The video stopped, started over, but this time the coloring was different, the nighttime sky wasn’t so black, and the fires from the rocket weren’t so bright. And right there, plain as day and coming in from the upper-left-hand portion of the screen, was the UFO.
“Well I’ll be God damned,” General Sticks said, a lot of the air taken out of him. “I’ll be Goddamned.”
Obviously Agent Weston and the controllers in the room had discussed beforehand what the General was to see, for the video slowed now, allowing him to clearly view the UFO approach. It was one of those Goddamn flying saucers, just like he’d seen strewn across the desert floor of New Mexico himself all through that hellacious month of March in ’53 after the treaty’d been signed. They haven’t improved technologically since then? he thought to himself, but then quickly remembered that the Greys were still stuck in their own time, time-stopped, and unable to do anything about it. That didn’t mean they couldn’t travel back in time, and on Earth, that meant anytime they so chose. It’s amazing they keep making so many damn mistakes.
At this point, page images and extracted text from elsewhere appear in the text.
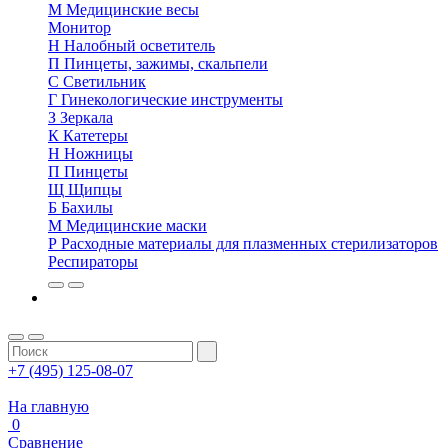
М
Медицинские весы
Монитор
Н
Налобный осветитель
П
Пинцеты, зажимы, скальпели
С
Светильник
Г
Гинекологические инструменты
З
Зеркала
К
Катетеры
Н
Ножницы
П
Пинцеты
Щ
Щипцы
Б
Бахилы
М
Медицинские маски
Р
Расходные материалы для плазменных стерилизаторов
Респираторы
+7 (495) 125-08-07
На главную
0
Сравнение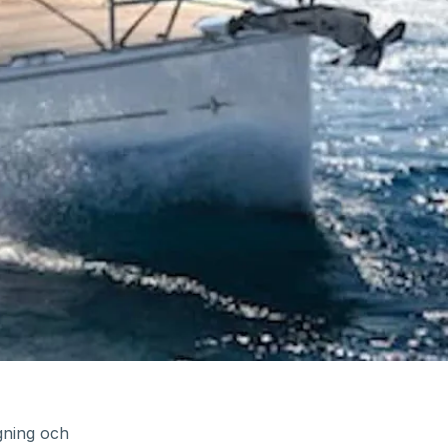
gning och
The saucer came down like a dart, a hummingbird…faster than anything General Sticks could compare it to. And there it stopped, just a fraction of a second, even on this low speed, and then shot right back up, straight up and into space and, General Sticks knew, to that damn mothership that’d been around Mercury since 1789.”
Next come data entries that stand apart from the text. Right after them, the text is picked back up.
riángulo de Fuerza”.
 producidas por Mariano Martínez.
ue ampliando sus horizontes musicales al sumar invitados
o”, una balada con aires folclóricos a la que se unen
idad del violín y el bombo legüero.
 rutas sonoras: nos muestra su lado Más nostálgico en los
“Typical energy beam, undetectable,” Agent Weston said from the back of the room as the tape was allowed to play out and the rocket met its fiery fate. After that the video began playing at regular speed, but still with the saucer visible, and on a continuous loop. General Sticks turned around.
“Stupid, damn stupid of them.”
Agent Weston nodded. “True, but they knew what they were doing, they knew full-well what they were doing.”
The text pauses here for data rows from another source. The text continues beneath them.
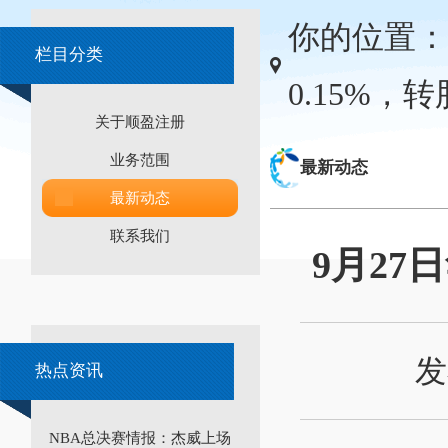
你的位置：
栏目分类
0.15%，转
关于顺盈注册
业务范围
最新动态
最新动态
联系我们
9月27
发
热点资讯
NBA总决赛情报：杰威上场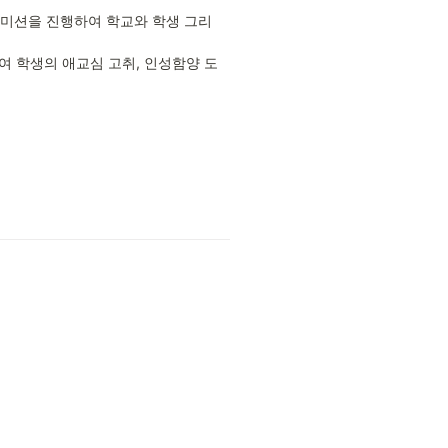
 미션을 진행하여 학교와 학생 그리
여 학생의 애교심 고취, 인성함양 도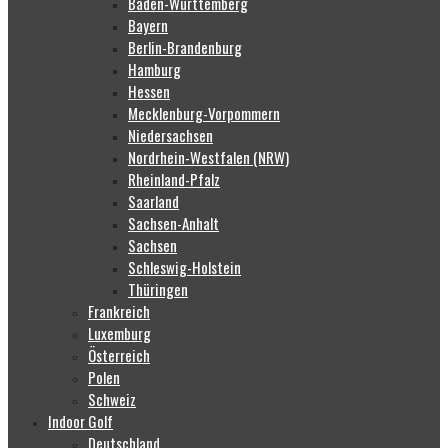
Baden-Württemberg
Bayern
Berlin-Brandenburg
Hamburg
Hessen
Mecklenburg-Vorpommern
Niedersachsen
Nordrhein-Westfalen (NRW)
Rheinland-Pfalz
Saarland
Sachsen-Anhalt
Sachsen
Schleswig-Holstein
Thüringen
Frankreich
Luxemburg
Österreich
Polen
Schweiz
Indoor Golf
Deutschland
“What was that thing worth?”
“$266 million to Virginia’s Orbital Sciences,” Dr. Bernard chimed-in “The thing had 5,000 pounds of food and supplies and other essentials for the Space Station.”
“It’s a good Goddamn that the thing didn’t have any people on it!”
“They’re not that stupid,” Agent Weston said to the General’s words, “not when the entire eastern seaboard from the Carolinas to Maine’s watching.”
“Does NASA know?”
“Of course, but they’re still under the gag order.”
The General nodded. “Alright, this is what we’re gonna do. We’re gonna hit ‘em for this, and we’re gonna hit ‘em hard.” He looked to Agent Weston. “Get me a map of the Four Corners.”